__Records from a dataset__:
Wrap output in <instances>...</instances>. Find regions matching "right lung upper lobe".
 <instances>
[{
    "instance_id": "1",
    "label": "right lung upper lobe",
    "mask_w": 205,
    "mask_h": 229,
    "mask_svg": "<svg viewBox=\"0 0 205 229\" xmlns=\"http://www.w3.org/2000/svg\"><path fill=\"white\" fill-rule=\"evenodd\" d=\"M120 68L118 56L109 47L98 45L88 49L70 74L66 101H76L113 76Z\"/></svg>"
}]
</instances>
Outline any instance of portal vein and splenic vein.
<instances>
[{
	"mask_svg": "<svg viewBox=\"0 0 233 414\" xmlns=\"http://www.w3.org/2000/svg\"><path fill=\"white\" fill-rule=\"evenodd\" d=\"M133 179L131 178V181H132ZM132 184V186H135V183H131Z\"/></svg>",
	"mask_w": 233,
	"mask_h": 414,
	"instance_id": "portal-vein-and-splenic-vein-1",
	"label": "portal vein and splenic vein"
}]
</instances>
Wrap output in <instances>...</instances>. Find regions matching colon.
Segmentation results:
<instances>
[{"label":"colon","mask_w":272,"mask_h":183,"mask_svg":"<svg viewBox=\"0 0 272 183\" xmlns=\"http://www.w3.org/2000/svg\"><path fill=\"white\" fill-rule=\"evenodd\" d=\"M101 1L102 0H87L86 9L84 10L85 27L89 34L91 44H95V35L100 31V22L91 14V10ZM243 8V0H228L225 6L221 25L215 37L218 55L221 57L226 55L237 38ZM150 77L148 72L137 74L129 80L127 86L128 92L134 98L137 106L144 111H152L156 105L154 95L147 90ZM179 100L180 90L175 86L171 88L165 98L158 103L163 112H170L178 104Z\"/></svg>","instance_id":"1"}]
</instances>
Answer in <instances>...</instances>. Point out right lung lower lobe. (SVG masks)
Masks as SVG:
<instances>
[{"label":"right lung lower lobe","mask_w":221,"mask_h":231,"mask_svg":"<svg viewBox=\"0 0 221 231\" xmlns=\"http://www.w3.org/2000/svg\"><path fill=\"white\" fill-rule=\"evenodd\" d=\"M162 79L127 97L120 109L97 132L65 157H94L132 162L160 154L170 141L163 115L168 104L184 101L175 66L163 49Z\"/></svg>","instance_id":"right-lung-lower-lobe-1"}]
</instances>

__EXERCISE DESCRIPTION__:
Verbatim reproduction of the entries is required.

__ANSWER AREA__:
Wrap output in <instances>...</instances>. Find regions matching "right lung upper lobe".
 <instances>
[{
    "instance_id": "1",
    "label": "right lung upper lobe",
    "mask_w": 205,
    "mask_h": 229,
    "mask_svg": "<svg viewBox=\"0 0 205 229\" xmlns=\"http://www.w3.org/2000/svg\"><path fill=\"white\" fill-rule=\"evenodd\" d=\"M120 68L118 56L109 47L98 45L88 49L70 74L66 101H76L113 76Z\"/></svg>"
}]
</instances>
Outline any instance of portal vein and splenic vein.
<instances>
[{
	"mask_svg": "<svg viewBox=\"0 0 233 414\" xmlns=\"http://www.w3.org/2000/svg\"><path fill=\"white\" fill-rule=\"evenodd\" d=\"M133 179L131 178V181H132ZM132 184V186H135V183H131Z\"/></svg>",
	"mask_w": 233,
	"mask_h": 414,
	"instance_id": "portal-vein-and-splenic-vein-1",
	"label": "portal vein and splenic vein"
}]
</instances>
Wrap output in <instances>...</instances>. Find regions matching colon.
Segmentation results:
<instances>
[{"label":"colon","mask_w":272,"mask_h":183,"mask_svg":"<svg viewBox=\"0 0 272 183\" xmlns=\"http://www.w3.org/2000/svg\"><path fill=\"white\" fill-rule=\"evenodd\" d=\"M101 1L102 0H87L86 9L84 10L85 27L89 34L91 44H95V35L100 31V22L91 14V10ZM243 8V0H228L225 6L221 25L215 37L218 55L221 57L226 55L237 38ZM150 77L148 72L137 74L129 80L127 86L128 92L134 98L137 106L144 111H152L156 105L154 95L147 90ZM179 100L180 90L175 86L171 88L165 98L158 103L163 112H170L178 104Z\"/></svg>","instance_id":"1"}]
</instances>
Answer in <instances>...</instances>. Point out right lung lower lobe. (SVG masks)
Masks as SVG:
<instances>
[{"label":"right lung lower lobe","mask_w":221,"mask_h":231,"mask_svg":"<svg viewBox=\"0 0 221 231\" xmlns=\"http://www.w3.org/2000/svg\"><path fill=\"white\" fill-rule=\"evenodd\" d=\"M162 79L127 97L120 109L97 132L65 157H94L132 162L160 154L170 141L163 115L168 104L184 101L175 66L163 49Z\"/></svg>","instance_id":"right-lung-lower-lobe-1"}]
</instances>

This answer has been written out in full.